_Task objective_: Set the listing down again in full, word for word, with the pictures left out.
════════════════
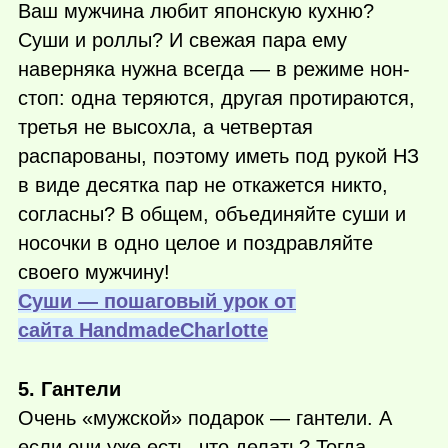
Ваш мужчина любит японскую кухню?
Суши и роллы? И свежая пара ему
наверняка нужна всегда — в режиме нон-
стоп: одна теряются, другая протираются,
третья не высохла, а четвертая
распарованы, поэтому иметь под рукой НЗ
в виде десятка пар не откажется никто,
согласны? В общем, объединяйте суши и
носочки в одно целое и поздравляйте
своего мужчину!
Суши — пошаговый урок от
сайта НandmadeСharlotte
5. Гантели
Очень «мужской» подарок — гантели. А
если они уже есть, что делать? Тогда,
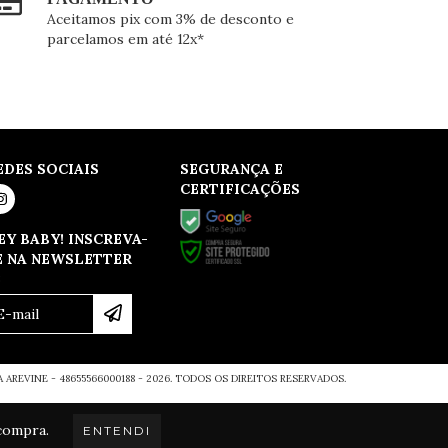
Aceitamos pix com 3% de desconto e
parcelamos em até 12x*
EDES SOCIAIS
SEGURANÇA E
CERTIFICAÇÕES
EY BABY! INSCREVA-
E NA NEWSLETTER
3
 AREVINE - 48655566000188 - 2026. TODOS OS DIREITOS RESERVADOS.
 compra.
ENTENDI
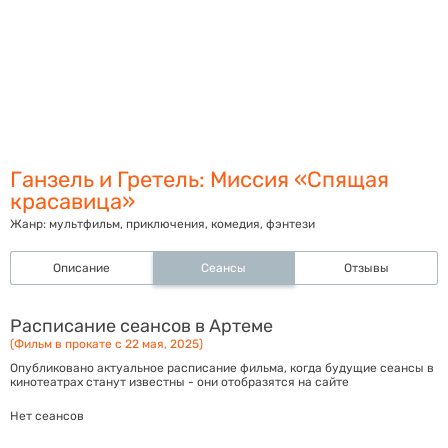
Ганзель и Гретель: Миссия «Спящая
красавица»
Жанр:
мультфильм, приключения, комедия, фэнтези
Описание
Сеансы
Отзывы
Расписание сеансов в Артеме
(Фильм в прокате с 22 мая, 2025)
Опубликовано актуальное расписание фильма, когда будущие сеансы в
кинотеатрах станут известны - они отобразятся на сайте
Нет сеансов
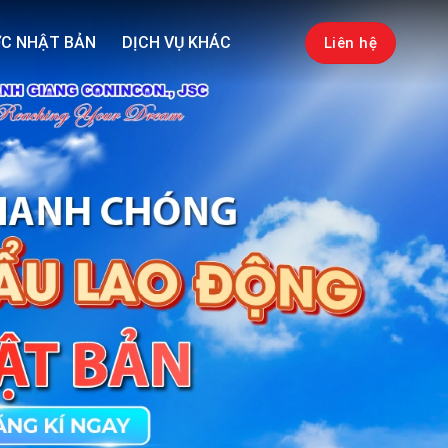
C NHẬT BẢN
DỊCH VỤ KHÁC
Liên hệ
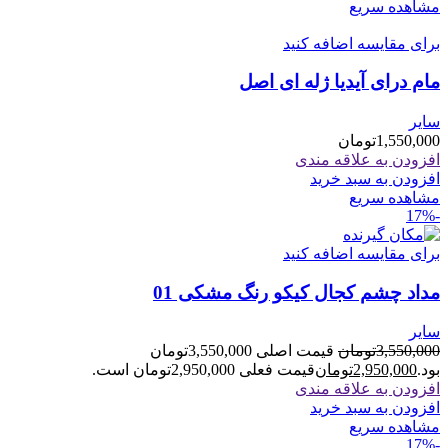
مشاهده سریع
برای مقایسه اضافه کنید
مام درای آیدیا ژله ای اصل
سایر
1,550,000
تومان
افزودن به علاقه مندی
افزودن به سبد خرید
مشاهده سریع
-17%
برای مقایسه اضافه کنید
مداد چشم کجال کیکو رنگ مشکی 01
سایر
3,550,000
تومان
قیمت اصلی 3,550,000تومان
بود.
2,950,000
تومان
قیمت فعلی 2,950,000تومان است.
افزودن به علاقه مندی
افزودن به سبد خرید
مشاهده سریع
-17%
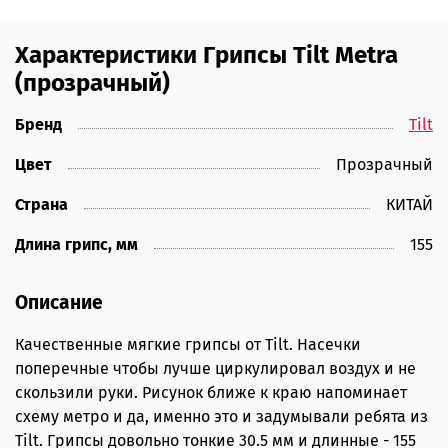
Характеристики Грипсы Tilt Metra
(прозрачный)
Бренд
Tilt
Цвет
Прозрачный
Страна
КИТАЙ
Длина грипс, мм
155
Описание
Качественные мягкие грипсы от Tilt. Насечки
поперечные чтобы лучше циркулировал воздух и не
скользили руки. Рисунок ближе к краю напоминает
схему метро и да, именно это и задумывали ребята из
Tilt. Грипсы довольно тонкие 30.5 мм и длинные - 155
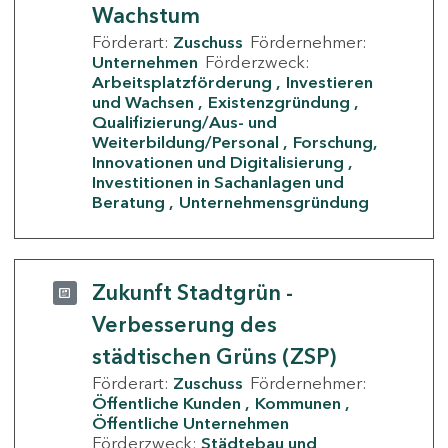
Wachstum
Förderart:
Zuschuss
Fördernehmer:
Unternehmen
Förderzweck:
Arbeitsplatzförderung
Investieren
und Wachsen
Existenzgründung
Qualifizierung/Aus- und
Weiterbildung/Personal
Forschung,
Innovationen und Digitalisierung
Investitionen in Sachanlagen und
Beratung
Unternehmensgründung
Zukunft Stadtgrün -
Verbesserung des
städtischen Grüns (ZSP)
Förderart:
Zuschuss
Fördernehmer:
Öffentliche Kunden
Kommunen
Öffentliche Unternehmen
Förderzweck:
Städtebau und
════════════════
_Exercise result_:
Ваш мужчина любит японскую кухню?
Суши и роллы? И свежая пара ему
наверняка нужна всегда — в режиме нон-
стоп: одна теряются, другая протираются,
третья не высохла, а четвертая
распарованы, поэтому иметь под рукой НЗ
в виде десятка пар не откажется никто,
согласны? В общем, объединяйте суши и
носочки в одно целое и поздравляйте
своего мужчину!
Суши — пошаговый урок от
сайта НandmadeСharlotte
5. Гантели
Очень «мужской» подарок — гантели. А
если они уже есть, что делать? Тогда,
Aceitamos pix com 3% de desconto e
parcelamos em até 12x*
EDES SOCIAIS
SEGURANÇA E
CERTIFICAÇÕES
EY BABY! INSCREVA-
E NA NEWSLETTER
3
 AREVINE - 48655566000188 - 2026. TODOS OS DIREITOS RESERVADOS.
 compra.
ENTENDI
Ганзель и Гретель: Миссия «Спящая
красавица»
Жанр:
мультфильм, приключения, комедия, фэнтези
Описание
Сеансы
Отзывы
Расписание сеансов в Артеме
(Фильм в прокате с 22 мая, 2025)
Опубликовано актуальное расписание фильма, когда будущие сеансы в
кинотеатрах станут известны - они отобразятся на сайте
Нет сеансов
C NHẬT BẢN
DỊCH VỤ KHÁC
Liên hệ
مشاهده سریع
برای مقایسه اضافه کنید
مام درای آیدیا ژله ای اصل
سایر
1,550,000
تومان
افزودن به علاقه مندی
افزودن به سبد خرید
مشاهده سریع
-17%
برای مقایسه اضافه کنید
مداد چشم کجال کیکو رنگ مشکی 01
سایر
3,550,000
تومان
قیمت اصلی 3,550,000تومان
بود.
2,950,000
تومان
قیمت فعلی 2,950,000تومان است.
افزودن به علاقه مندی
افزودن به سبد خرید
مشاهده سریع
-17%
Характеристики Грипсы Tilt Metra
(прозрачный)
Бренд
Tilt
Цвет
Прозрачный
Страна
КИТАЙ
Длина грипс, мм
155
Описание
Качественные мягкие грипсы от Tilt. Насечки
поперечные чтобы лучше циркулировал воздух и не
скользили руки. Рисунок ближе к краю напоминает
схему метро и да, именно это и задумывали ребята из
Tilt. Грипсы довольно тонкие 30.5 мм и длинные - 155
Wachstum
Förderart:
Zuschuss
Fördernehmer:
Unternehmen
Förderzweck:
Arbeitsplatzförderung
Investieren
und Wachsen
Existenzgründung
Qualifizierung/Aus- und
Weiterbildung/Personal
Forschung,
Innovationen und Digitalisierung
Investitionen in Sachanlagen und
Beratung
Unternehmensgründung
Zukunft Stadtgrün -
Verbesserung des
städtischen Grüns (ZSP)
Förderart:
Zuschuss
Fördernehmer:
Öffentliche Kunden
Kommunen
Öffentliche Unternehmen
Förderzweck:
Städtebau und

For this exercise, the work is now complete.